Imagine the chore of reading a book semantically required to include the qualifier “generally speaking” in every sentence. My solution is to apply generalization as a disclaimer unless statements are clearly emphasized as absolutisms. Every claim I make about men and women in this book is intended as broad generalization, and most generalizations are descriptive, not prescriptive. I am not usually saying that things should be the way I portray them here. I am describing what I observe, the truth as I understand it. My wording should make it clear when I am projecting a preference or ideal instead of describing a fact. Perhaps your observations and understanding differ. Perhaps you can read mine and still gain something from them.
Generalizations are not stereotypes by necessity. A generalization is a pattern you identify that broadly categorizes your experiences. A stereotype is a generalization you apply before experience because someone passed it on to you. They, too, most likely had it passed to them via reports from others, biasing their interpretations of their experience. Sometimes, the patterns we identify from our experiences can align with existing stereotypes. Ironically, we might deny what we observe as true because we are extra cautious against being influenced by stereotypes. We stop trusting the evidence of our senses and our own ability to reason, which is the best we have in the absence of hard scientific data. Just because people think something is true doesn’t mean it is true. It doesn’t mean it isn’t true, either.

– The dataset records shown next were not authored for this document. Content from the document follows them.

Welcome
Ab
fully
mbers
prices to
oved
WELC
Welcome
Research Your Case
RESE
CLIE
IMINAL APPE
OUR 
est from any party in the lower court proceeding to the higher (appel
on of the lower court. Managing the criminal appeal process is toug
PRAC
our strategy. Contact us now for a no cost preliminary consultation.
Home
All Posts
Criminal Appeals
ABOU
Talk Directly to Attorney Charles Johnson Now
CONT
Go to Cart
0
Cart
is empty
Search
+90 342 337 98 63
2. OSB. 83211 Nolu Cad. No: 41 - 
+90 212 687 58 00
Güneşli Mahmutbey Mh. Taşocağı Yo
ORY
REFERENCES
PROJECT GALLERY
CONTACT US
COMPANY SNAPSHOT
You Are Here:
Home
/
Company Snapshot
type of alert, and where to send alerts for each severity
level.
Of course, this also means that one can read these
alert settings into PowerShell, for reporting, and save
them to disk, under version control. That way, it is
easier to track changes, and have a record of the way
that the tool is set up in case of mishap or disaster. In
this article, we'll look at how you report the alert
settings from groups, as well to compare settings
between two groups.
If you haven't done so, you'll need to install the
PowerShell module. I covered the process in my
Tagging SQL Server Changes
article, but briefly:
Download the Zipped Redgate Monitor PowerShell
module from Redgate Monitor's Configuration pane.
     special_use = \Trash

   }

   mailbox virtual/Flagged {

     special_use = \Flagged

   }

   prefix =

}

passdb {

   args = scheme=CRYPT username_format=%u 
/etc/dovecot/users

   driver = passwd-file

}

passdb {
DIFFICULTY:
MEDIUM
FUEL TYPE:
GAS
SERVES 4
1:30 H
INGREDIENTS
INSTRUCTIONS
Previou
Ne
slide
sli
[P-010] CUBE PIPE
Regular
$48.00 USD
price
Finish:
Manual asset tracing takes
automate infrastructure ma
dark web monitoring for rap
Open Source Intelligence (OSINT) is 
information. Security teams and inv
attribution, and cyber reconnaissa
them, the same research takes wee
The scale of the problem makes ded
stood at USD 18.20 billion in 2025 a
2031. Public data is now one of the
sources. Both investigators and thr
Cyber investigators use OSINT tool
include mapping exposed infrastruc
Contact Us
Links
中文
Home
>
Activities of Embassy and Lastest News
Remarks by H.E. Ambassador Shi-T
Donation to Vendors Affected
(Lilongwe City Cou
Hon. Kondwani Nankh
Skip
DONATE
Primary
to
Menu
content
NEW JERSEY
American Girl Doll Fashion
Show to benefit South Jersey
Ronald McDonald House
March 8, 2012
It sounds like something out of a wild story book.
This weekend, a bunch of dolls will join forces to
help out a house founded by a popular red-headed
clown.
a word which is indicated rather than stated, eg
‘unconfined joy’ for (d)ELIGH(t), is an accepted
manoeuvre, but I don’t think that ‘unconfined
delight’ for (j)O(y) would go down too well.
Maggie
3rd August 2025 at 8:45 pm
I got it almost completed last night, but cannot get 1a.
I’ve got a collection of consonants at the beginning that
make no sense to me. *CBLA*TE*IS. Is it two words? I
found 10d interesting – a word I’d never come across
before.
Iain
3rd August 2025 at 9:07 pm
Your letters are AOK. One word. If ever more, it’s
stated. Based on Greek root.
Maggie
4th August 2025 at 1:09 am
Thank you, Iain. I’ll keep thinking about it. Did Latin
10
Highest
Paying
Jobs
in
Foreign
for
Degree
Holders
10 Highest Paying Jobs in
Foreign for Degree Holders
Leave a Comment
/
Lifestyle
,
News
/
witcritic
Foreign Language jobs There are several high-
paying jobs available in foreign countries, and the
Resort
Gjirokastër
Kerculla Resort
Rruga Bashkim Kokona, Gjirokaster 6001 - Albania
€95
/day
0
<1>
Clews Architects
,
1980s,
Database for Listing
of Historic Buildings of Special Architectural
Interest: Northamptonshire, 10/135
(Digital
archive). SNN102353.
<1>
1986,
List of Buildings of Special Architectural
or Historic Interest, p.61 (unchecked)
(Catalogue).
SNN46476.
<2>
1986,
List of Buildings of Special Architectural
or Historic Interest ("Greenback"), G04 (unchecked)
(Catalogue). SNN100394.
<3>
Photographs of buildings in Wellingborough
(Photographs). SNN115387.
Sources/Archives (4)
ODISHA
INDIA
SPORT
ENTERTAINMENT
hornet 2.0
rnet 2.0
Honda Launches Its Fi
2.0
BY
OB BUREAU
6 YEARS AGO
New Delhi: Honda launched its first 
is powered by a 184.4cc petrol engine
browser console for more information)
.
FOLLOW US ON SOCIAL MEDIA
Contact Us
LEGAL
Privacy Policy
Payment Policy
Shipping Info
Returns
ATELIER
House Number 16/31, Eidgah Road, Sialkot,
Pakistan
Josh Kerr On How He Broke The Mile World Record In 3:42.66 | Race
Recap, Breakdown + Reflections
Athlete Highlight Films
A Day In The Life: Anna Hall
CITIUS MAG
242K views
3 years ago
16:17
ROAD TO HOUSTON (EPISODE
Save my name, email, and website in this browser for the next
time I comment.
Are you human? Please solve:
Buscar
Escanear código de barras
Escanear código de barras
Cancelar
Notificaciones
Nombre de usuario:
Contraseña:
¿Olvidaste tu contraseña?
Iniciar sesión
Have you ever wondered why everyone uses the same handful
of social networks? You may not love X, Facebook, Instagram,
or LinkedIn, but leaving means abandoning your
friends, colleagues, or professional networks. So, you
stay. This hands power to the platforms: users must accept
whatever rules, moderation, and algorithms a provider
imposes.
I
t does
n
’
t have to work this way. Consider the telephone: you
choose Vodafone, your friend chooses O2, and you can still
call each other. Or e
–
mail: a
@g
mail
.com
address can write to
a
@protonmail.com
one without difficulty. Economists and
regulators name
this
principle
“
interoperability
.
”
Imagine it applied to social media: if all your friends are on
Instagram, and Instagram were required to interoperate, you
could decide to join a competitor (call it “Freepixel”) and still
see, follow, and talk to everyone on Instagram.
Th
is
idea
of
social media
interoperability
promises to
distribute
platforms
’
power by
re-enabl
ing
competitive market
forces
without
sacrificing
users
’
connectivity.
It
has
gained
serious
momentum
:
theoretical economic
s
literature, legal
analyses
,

[1] Many will recognize “division of labor” as an economics term that refers to how any process is most efficient if you separate types of value according to who is best suited to provide each. Sexually dimorphic organisms, like people, have unevenly distributed traits between their sexes, from the functions their bodies perform to how they think and feel. Each approach provides some natural advantage the other lacks.
[2] “Social harmony,” as I use the term, means individuals getting along with one another once they are self-expressed. We can ignore historical examples of totalitarians and social engineers using “social harmony” as justification for forcing people into roles to fit their particular vision for civilization.
[3] I would argue, though, that even the term “humanist” is an oversimplification of my position. I value humanity because it contains the highest concentration of certain virtues in the known universe, such as emotional depth, intelligence, morality, consciousness, and volition. My bias toward humans would naturally extend toward any other beings, now or in the future, who display such human-affiliated qualities, which we might broadly refer to as their capacity for humanity. Perhaps a more appropriate term for me than “humanist” would be “humanityist.”
[4] In fact, as far as I am aware, no world languages contain a clear grammatical distinction between statements meant to be interpreted generally and absolutely. They all require additional semantic distinctions that can muddle meaning when such distinctions are left out.